Yabu. Siblings take priority. If your child was already in the school I'm sure you wouldn't be impressed if someone 45m away got in ahead of their younger sibling. Siblings in different schools causes all kinds of ball ache with drop off and collection and different inset days etc.

Rumpleteezer Mon 30-Oct-17 17:21:17

They are at the end of 5 years of two form intake, having to stop as it's a listed building and they can't continue (though arguably they shouldn't have continued for so long having created a massive sibling problem). Our house backs on to the playground, lots of people drive and park outside my house to drop their kids at the school. Just doesn't seem fair at all sad

Dozer Mon 30-Oct-17 17:22:45

Too late now, but some schools that popular have admissions policies that prioritise distance over siblings.

Theresnonamesleft Mon 30-Oct-17 17:26:44

You never know. He might still get in. I was told repeatedly by everyone that my dc's would never get into various schools because of siblings, oversubscribed etc. There's was one school they didn't get and was put on the waiting list.
Various schools because when they were heading to secondary, they each decided a different school fit them best.

Rumpleteezer Mon 30-Oct-17 17:27:07

I do understand the reasons behind the sibling rule but we would get in through catchment with any subsequent children we had as we are so close, why are we being penalised for living close by when people are driving there? The nearest alternative school is 2 miles away and I don't drive so that will be 8 miles walk per day.

HaHaHmm Mon 30-Oct-17 17:28:29

I wonder if you are in Manchester. Their sibling rule is nuts.
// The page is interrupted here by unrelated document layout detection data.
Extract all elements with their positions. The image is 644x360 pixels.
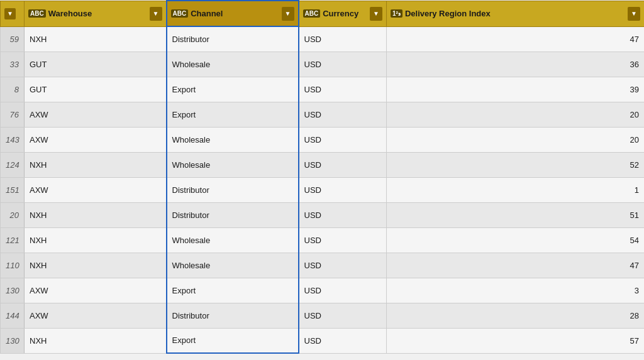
cell-warehouse: NXH	[25, 26, 167, 52]
abc-icon-channel: ABC	[171, 9, 189, 18]
cell-index: 59	[1, 26, 25, 52]
col-header-channel[interactable]: ABC Channel ▼	[167, 1, 299, 26]
cell-currency: USD	[299, 52, 387, 77]
cell-index: 8	[1, 77, 25, 102]
cell-delivery: 47	[387, 26, 645, 52]
cell-currency: USD	[299, 127, 387, 152]
cell-delivery: 39	[387, 77, 645, 102]
cell-warehouse: NXH	[25, 227, 167, 253]
cell-currency: USD	[299, 227, 387, 253]
cell-delivery: 1	[387, 177, 645, 202]
table-row: 76AXWExportUSD20	[1, 102, 645, 127]
cell-warehouse: NXH	[25, 152, 167, 177]
cell-channel: Distributor	[167, 303, 299, 328]
cell-delivery: 52	[387, 152, 645, 177]
cell-channel: Export	[167, 102, 299, 127]
cell-warehouse: NXH	[25, 202, 167, 227]
cell-channel: Export	[167, 278, 299, 303]
cell-currency: USD	[299, 26, 387, 52]
table-row: 144AXWDistributorUSD28	[1, 303, 645, 328]
table-row: 8GUTExportUSD39	[1, 77, 645, 102]
cell-channel: Export	[167, 77, 299, 102]
cell-channel: Wholesale	[167, 52, 299, 77]
cell-channel: Wholesale	[167, 152, 299, 177]
cell-currency: USD	[299, 328, 387, 353]
col-label-channel: Channel	[191, 9, 223, 18]
cell-warehouse: GUT	[25, 77, 167, 102]
cell-warehouse: AXW	[25, 177, 167, 202]
table-row: 151AXWDistributorUSD1	[1, 177, 645, 202]
cell-channel: Distributor	[167, 26, 299, 52]
cell-index: 143	[1, 127, 25, 152]
dropdown-icon-delivery[interactable]: ▼	[628, 7, 640, 21]
dropdown-icon-channel[interactable]: ▼	[282, 7, 294, 21]
cell-delivery: 57	[387, 328, 645, 353]
table-header-row: ▼ ABC Warehouse ▼ ABC Channel ▼	[1, 1, 645, 26]
cell-currency: USD	[299, 303, 387, 328]
cell-currency: USD	[299, 102, 387, 127]
cell-index: 33	[1, 52, 25, 77]
cell-channel: Wholesale	[167, 227, 299, 253]
cell-currency: USD	[299, 152, 387, 177]
table-row: 121NXHWholesaleUSD54	[1, 227, 645, 253]
cell-warehouse: GUT	[25, 52, 167, 77]
cell-delivery: 36	[387, 52, 645, 77]
data-table: ▼ ABC Warehouse ▼ ABC Channel ▼	[0, 0, 644, 360]
cell-warehouse: NXH	[25, 328, 167, 353]
cell-warehouse: AXW	[25, 303, 167, 328]
abc-icon-currency: ABC	[303, 9, 321, 18]
cell-currency: USD	[299, 278, 387, 303]
table-row: 130AXWExportUSD3	[1, 278, 645, 303]
cell-channel: Wholesale	[167, 253, 299, 278]
cell-index: 121	[1, 227, 25, 253]
cell-index: 110	[1, 253, 25, 278]
cell-channel: Distributor	[167, 177, 299, 202]
col-header-warehouse[interactable]: ABC Warehouse ▼	[25, 1, 167, 26]
cell-currency: USD	[299, 253, 387, 278]
dropdown-icon-warehouse[interactable]: ▼	[150, 7, 162, 21]
cell-index: 76	[1, 102, 25, 127]
cell-delivery: 47	[387, 253, 645, 278]
col-header-delivery[interactable]: 1²₃ Delivery Region Index ▼	[387, 1, 645, 26]
abc-icon-warehouse: ABC	[28, 9, 46, 18]
cell-delivery: 54	[387, 227, 645, 253]
col-label-delivery: Delivery Region Index	[405, 9, 491, 18]
cell-delivery: 51	[387, 202, 645, 227]
cell-warehouse: AXW	[25, 102, 167, 127]
table-row: 59NXHDistributorUSD47	[1, 26, 645, 52]
dropdown-icon-currency[interactable]: ▼	[370, 7, 382, 21]
cell-index: 130	[1, 328, 25, 353]
table-row: 130NXHExportUSD57	[1, 328, 645, 353]
col-label-warehouse: Warehouse	[48, 9, 92, 18]
cell-delivery: 28	[387, 303, 645, 328]
cell-index: 20	[1, 202, 25, 227]
cell-channel: Export	[167, 328, 299, 353]
table-row: 110NXHWholesaleUSD47	[1, 253, 645, 278]
col-label-currency: Currency	[323, 9, 358, 18]
num-icon-delivery: 1²₃	[391, 9, 402, 18]
cell-currency: USD	[299, 202, 387, 227]
cell-delivery: 20	[387, 102, 645, 127]
table-row: 33GUTWholesaleUSD36	[1, 52, 645, 77]
cell-warehouse: AXW	[25, 127, 167, 152]
cell-warehouse: AXW	[25, 278, 167, 303]
cell-warehouse: NXH	[25, 253, 167, 278]
cell-channel: Distributor	[167, 202, 299, 227]
cell-index: 144	[1, 303, 25, 328]
col-header-index[interactable]: ▼	[1, 1, 25, 26]
table-row: 143AXWWholesaleUSD20	[1, 127, 645, 152]
cell-currency: USD	[299, 77, 387, 102]
sort-icon-index[interactable]: ▼	[4, 8, 16, 19]
col-header-currency[interactable]: ABC Currency ▼	[299, 1, 387, 26]
cell-currency: USD	[299, 177, 387, 202]
cell-index: 151	[1, 177, 25, 202]
table-row: 124NXHWholesaleUSD52	[1, 152, 645, 177]
cell-channel: Wholesale	[167, 127, 299, 152]
cell-index: 130	[1, 278, 25, 303]
table-row: 20NXHDistributorUSD51	[1, 202, 645, 227]
cell-delivery: 3	[387, 278, 645, 303]
cell-index: 124	[1, 152, 25, 177]
cell-delivery: 20	[387, 127, 645, 152]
Becles Mon 30-Oct-17 17:31:48

Siblings in catchment should have priority but siblings outside the catchment area come after the general catchment kids.
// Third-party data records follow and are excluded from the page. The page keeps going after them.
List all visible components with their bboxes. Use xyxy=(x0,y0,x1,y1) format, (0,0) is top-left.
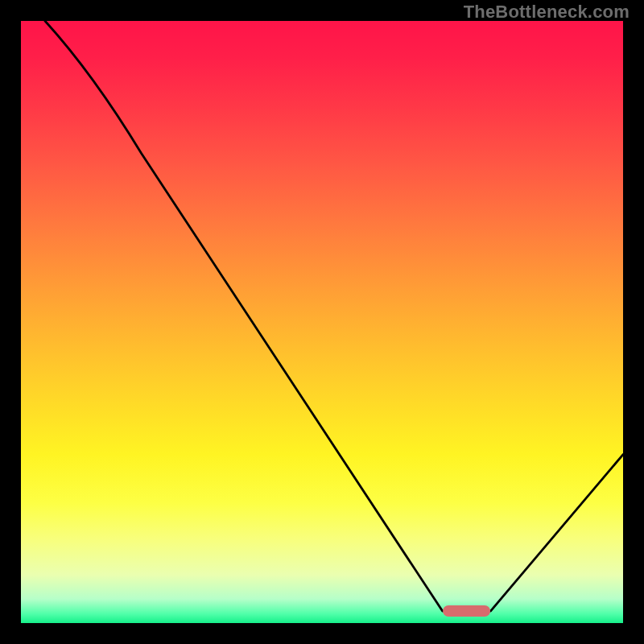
bottleneck-curve xyxy=(21,21,623,623)
plot-area xyxy=(21,21,623,623)
watermark-text: TheBottleneck.com xyxy=(464,2,630,23)
optimal-marker xyxy=(443,605,491,617)
chart-frame: TheBottleneck.com xyxy=(0,0,644,644)
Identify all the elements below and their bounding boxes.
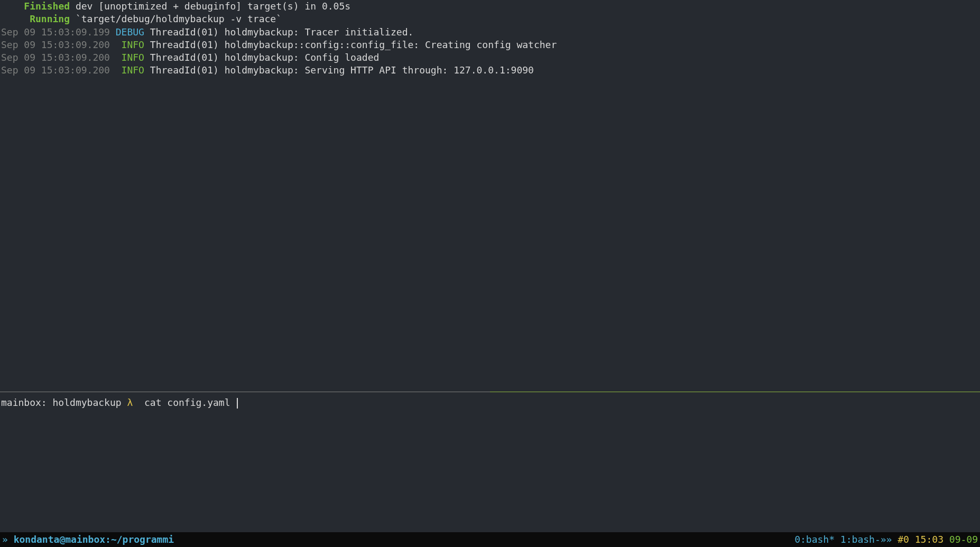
log-ts: Sep 09 15:03:09.200 xyxy=(1,52,110,63)
build-finished-line: Finished dev [unoptimized + debuginfo] t… xyxy=(0,0,980,13)
log-ts: Sep 09 15:03:09.199 xyxy=(1,26,110,38)
prompt-command[interactable]: cat config.yaml xyxy=(144,397,230,408)
cursor xyxy=(237,398,238,409)
log-module: holdmybackup: xyxy=(225,64,299,76)
log-msg: Serving HTTP API through: 127.0.0.1:9090 xyxy=(304,64,533,76)
log-msg: Tracer initialized. xyxy=(304,26,413,38)
log-level: INFO xyxy=(122,39,144,50)
log-thread: ThreadId(01) xyxy=(150,39,219,50)
log-thread: ThreadId(01) xyxy=(150,64,219,76)
log-line: Sep 09 15:03:09.199 DEBUG ThreadId(01) h… xyxy=(0,26,980,39)
log-ts: Sep 09 15:03:09.200 xyxy=(1,64,110,76)
log-level: DEBUG xyxy=(116,26,144,38)
terminal-bottom-pane[interactable]: mainbox: holdmybackup λ cat config.yaml xyxy=(0,392,980,532)
log-level: INFO xyxy=(122,64,144,76)
log-level: INFO xyxy=(122,52,144,63)
finished-label: Finished xyxy=(24,1,70,12)
tmux-status-bar[interactable]: » kondanta@mainbox:~/programmi 0:bash* 1… xyxy=(0,532,980,547)
running-label: Running xyxy=(30,13,70,24)
log-ts: Sep 09 15:03:09.200 xyxy=(1,39,110,50)
status-arrow-icon: » xyxy=(2,533,8,546)
status-right: 0:bash* 1:bash-»» #0 15:03 09-09 xyxy=(794,533,978,546)
log-line: Sep 09 15:03:09.200 INFO ThreadId(01) ho… xyxy=(0,39,980,51)
status-hash: # xyxy=(898,533,903,546)
status-date: 09-09 xyxy=(949,533,978,546)
status-tabs[interactable]: 0:bash* 1:bash-»» xyxy=(794,533,892,546)
status-left: » kondanta@mainbox:~/programmi xyxy=(2,533,174,546)
log-module: holdmybackup: xyxy=(225,26,299,38)
build-running-line: Running `target/debug/holdmybackup -v tr… xyxy=(0,13,980,25)
log-line: Sep 09 15:03:09.200 INFO ThreadId(01) ho… xyxy=(0,51,980,64)
log-thread: ThreadId(01) xyxy=(150,26,219,38)
log-msg: Config loaded xyxy=(304,52,379,63)
status-host: kondanta@mainbox:~/programmi xyxy=(14,533,174,546)
log-thread: ThreadId(01) xyxy=(150,52,219,63)
status-window-idx: 0 xyxy=(903,533,909,546)
log-msg: Creating config watcher xyxy=(425,39,557,50)
log-output: Sep 09 15:03:09.199 DEBUG ThreadId(01) h… xyxy=(0,26,980,77)
log-module: holdmybackup::config::config_file: xyxy=(225,39,419,50)
status-time: 15:03 xyxy=(915,533,944,546)
running-text: `target/debug/holdmybackup -v trace` xyxy=(70,13,282,24)
prompt-host-path: mainbox: holdmybackup xyxy=(1,397,122,408)
shell-prompt-line[interactable]: mainbox: holdmybackup λ cat config.yaml xyxy=(1,392,979,409)
terminal-top-pane[interactable]: Finished dev [unoptimized + debuginfo] t… xyxy=(0,0,980,392)
prompt-lambda: λ xyxy=(127,397,133,408)
log-module: holdmybackup: xyxy=(225,52,299,63)
log-line: Sep 09 15:03:09.200 INFO ThreadId(01) ho… xyxy=(0,64,980,77)
finished-text: dev [unoptimized + debuginfo] target(s) … xyxy=(70,1,350,12)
Fresta Mon 30-Oct-17 17:34:08

They are at the end of 5 years of two form intake
What does this mean? I don't understand.

HaHaHmm Mon 30-Oct-17 17:34:38

Becles not everywhere. In Manchester all siblings have priority regardless of distance.
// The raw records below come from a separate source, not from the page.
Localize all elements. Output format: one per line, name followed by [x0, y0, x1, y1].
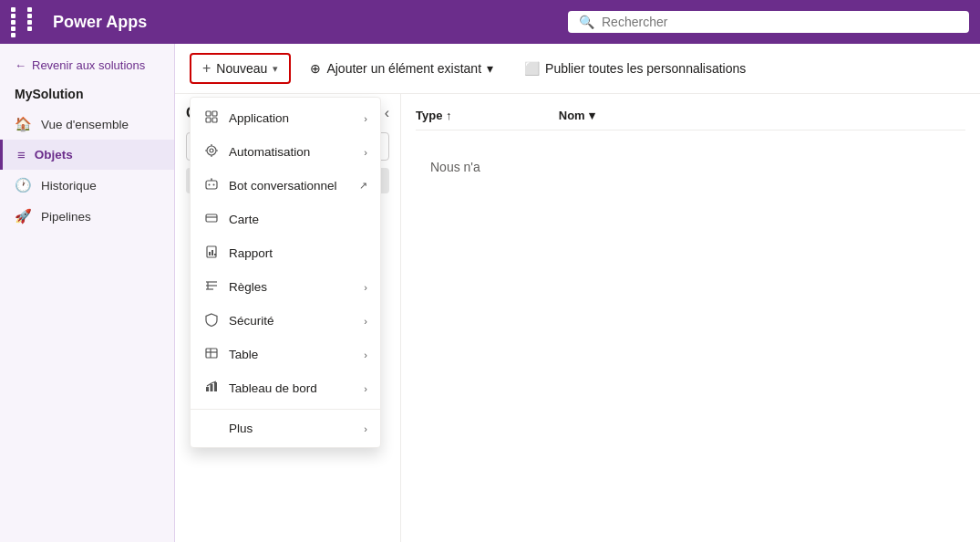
nouveau-label: Nouveau	[216, 61, 267, 76]
svg-point-4	[207, 146, 216, 155]
svg-rect-10	[206, 181, 217, 189]
publier-label: Publier toutes les personnalisations	[545, 61, 746, 76]
dropdown-item-securite[interactable]: Sécurité ›	[191, 304, 380, 338]
back-to-solutions[interactable]: ← Revenir aux solutions	[0, 51, 174, 79]
application-icon	[203, 109, 220, 127]
svg-rect-2	[206, 118, 211, 122]
dropdown-application-label: Application	[229, 111, 289, 125]
tableau-bord-icon	[203, 380, 220, 397]
securite-chevron-icon: ›	[364, 316, 367, 327]
collapse-icon[interactable]: ‹	[385, 105, 389, 121]
solution-name: MySolution	[0, 79, 174, 109]
plus-icon: +	[202, 60, 211, 77]
dropdown-plus-label: Plus	[229, 422, 253, 435]
sidebar-label-vue-ensemble: Vue d'ensemble	[41, 118, 129, 131]
bot-external-icon: ↗	[359, 180, 367, 192]
sidebar-item-vue-ensemble[interactable]: 🏠 Vue d'ensemble	[0, 109, 174, 140]
toolbar: + Nouveau ▾	[175, 44, 980, 94]
dropdown-item-application[interactable]: Application ›	[191, 101, 380, 135]
tableau-bord-chevron-icon: ›	[364, 383, 367, 394]
svg-rect-3	[212, 118, 217, 122]
top-bar: Power Apps 🔍	[0, 0, 980, 44]
bot-icon	[203, 177, 220, 194]
svg-rect-15	[206, 214, 217, 222]
global-search-icon: 🔍	[579, 15, 594, 29]
dropdown-regles-label: Règles	[229, 280, 267, 294]
dropdown-item-plus[interactable]: Plus ›	[191, 413, 380, 443]
securite-icon	[203, 312, 220, 329]
nouveau-button[interactable]: + Nouveau ▾	[190, 53, 291, 84]
dropdown-table-label: Table	[229, 348, 258, 361]
content-area: + Nouveau ▾	[175, 44, 980, 542]
sidebar-item-pipelines[interactable]: 🚀 Pipelines	[0, 201, 174, 232]
col-nom-header[interactable]: Nom ▾	[559, 109, 965, 122]
plus-chevron-icon: ›	[364, 423, 367, 434]
svg-rect-0	[206, 111, 211, 116]
svg-point-14	[211, 178, 212, 180]
automatisation-chevron-icon: ›	[364, 147, 367, 158]
svg-point-5	[210, 149, 213, 152]
sidebar-item-historique[interactable]: 🕐 Historique	[0, 170, 174, 201]
nouveau-chevron-icon: ▾	[273, 63, 278, 75]
historique-icon: 🕐	[15, 177, 32, 193]
dropdown-item-table[interactable]: Table ›	[191, 338, 380, 371]
pipelines-icon: 🚀	[15, 208, 32, 224]
ajouter-button[interactable]: ⊕ Ajouter un élément existant ▾	[298, 55, 505, 82]
svg-rect-30	[214, 382, 217, 391]
col-nom-chevron-icon: ▾	[589, 109, 595, 122]
sidebar-label-objets: Objets	[35, 148, 73, 162]
rapport-icon	[203, 245, 220, 262]
ajouter-label: Ajouter un élément existant	[326, 61, 481, 76]
table-icon	[203, 346, 220, 363]
dropdown-item-tableau-bord[interactable]: Tableau de bord ›	[191, 371, 380, 405]
dropdown-tableau-bord-label: Tableau de bord	[229, 381, 317, 395]
application-chevron-icon: ›	[364, 113, 367, 124]
left-sidebar: ← Revenir aux solutions MySolution 🏠 Vue…	[0, 44, 175, 542]
dropdown-item-regles[interactable]: Règles ›	[191, 270, 380, 304]
dropdown-item-automatisation[interactable]: Automatisation ›	[191, 135, 380, 169]
dropdown-rapport-label: Rapport	[229, 246, 273, 260]
empty-state-text: Nous n'a	[416, 130, 965, 203]
svg-rect-29	[211, 384, 213, 391]
nouveau-wrapper: + Nouveau ▾	[190, 53, 291, 84]
svg-rect-20	[214, 254, 216, 255]
back-arrow-icon: ←	[15, 58, 26, 72]
ajouter-chevron-icon: ▾	[487, 61, 493, 76]
svg-rect-18	[209, 252, 211, 255]
svg-rect-19	[211, 250, 213, 255]
sidebar-label-pipelines: Pipelines	[41, 210, 91, 224]
dropdown-carte-label: Carte	[229, 213, 259, 226]
svg-rect-25	[206, 349, 217, 358]
dropdown-item-carte[interactable]: Carte	[191, 203, 380, 236]
regles-chevron-icon: ›	[364, 282, 367, 293]
objets-icon: ≡	[17, 147, 26, 162]
dropdown-automatisation-label: Automatisation	[229, 145, 310, 159]
automatisation-icon	[203, 143, 220, 161]
back-label: Revenir aux solutions	[32, 58, 145, 72]
svg-point-11	[209, 184, 211, 186]
nouveau-dropdown: Application ›	[190, 97, 381, 448]
apps-grid-icon[interactable]	[11, 7, 42, 37]
vue-ensemble-icon: 🏠	[15, 116, 32, 132]
dropdown-item-rapport[interactable]: Rapport	[191, 236, 380, 270]
publier-button[interactable]: ⬜ Publier toutes les personnalisations	[512, 55, 758, 82]
global-search-box[interactable]: 🔍	[568, 11, 969, 33]
col-nom-label: Nom	[559, 109, 585, 122]
regles-icon	[203, 278, 220, 296]
dropdown-securite-label: Sécurité	[229, 314, 274, 328]
svg-point-12	[213, 184, 215, 186]
col-type-label: Type ↑	[416, 109, 452, 122]
col-type-header[interactable]: Type ↑	[416, 109, 552, 122]
publier-icon: ⬜	[524, 61, 540, 76]
dropdown-divider	[191, 409, 380, 410]
app-title: Power Apps	[53, 13, 557, 32]
main-content: Type ↑ Nom ▾ Nous n'a	[401, 94, 980, 542]
global-search-input[interactable]	[602, 15, 958, 29]
sidebar-item-objets[interactable]: ≡ Objets	[0, 140, 174, 170]
ajouter-icon: ⊕	[310, 61, 321, 76]
svg-rect-28	[206, 387, 209, 391]
dropdown-item-bot[interactable]: Bot conversationnel ↗	[191, 169, 380, 203]
column-headers: Type ↑ Nom ▾	[416, 109, 965, 130]
dropdown-bot-label: Bot conversationnel	[229, 179, 337, 193]
sidebar-label-historique: Historique	[41, 179, 97, 193]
HaHaHmm Mon 30-Oct-17 17:35:29

Fresta for five years they have taken 60 children. This year they are only taking 30 but that class is likely to be filled by siblings.

Rumpleteezer Mon 30-Oct-17 17:37:50

Fresta, sorry, it means for the past 5 years they have had an intake of 60, next year it will be 30. So one year there was an intake of more than 35 new children and now the legacy is that the siblings of those 35 drawn from further out are now taking all the more 'local' places.

Fresta Mon 30-Oct-17 17:37:52

Ah, I see.

Surely there won't be 30 siblings? If there are any more places not taken by siblings, at only 50m from the school, you will likely be one of the first to in line to get those places.

Rumpleteezer Mon 30-Oct-17 17:40:41

Last year there were 35, the year before there were 40. My daughter didn't get into the nursery this year which is a 30 intake.

SpotAGuillemot Mon 30-Oct-17 17:41:24

I had that with ds1. School is directly opposite my house. A few years back the school became the only ofsted rated outstanding school in the area. Loads of people then moved their kids as the school was half empty, driving for up to 40 minutes. It's only a 16 a year intake and we were told when we went for a look round that there were 18 siblings (only one of the families actually live in the village angry).

We applied anyway and by sheer luck a couple of families moved away in the mean time so there was actually space. It's bloody ridiculous that siblings from absolutely bloody miles away get priority though.

DumbledoresApprentice Mon 30-Oct-17 17:41:46

I think it’s much fairer when there are distance bands and siblings are given priority within a band rather than jumping ahead of kids who live much closer. It makes sense to give some priority to siblings but not if it ends up with kids who live next door not getting a place whilst kids from miles away get in.

SpotAGuillemot Mon 30-Oct-17 17:42:15

We're in Kent and seem to have same rule as Manchester as well.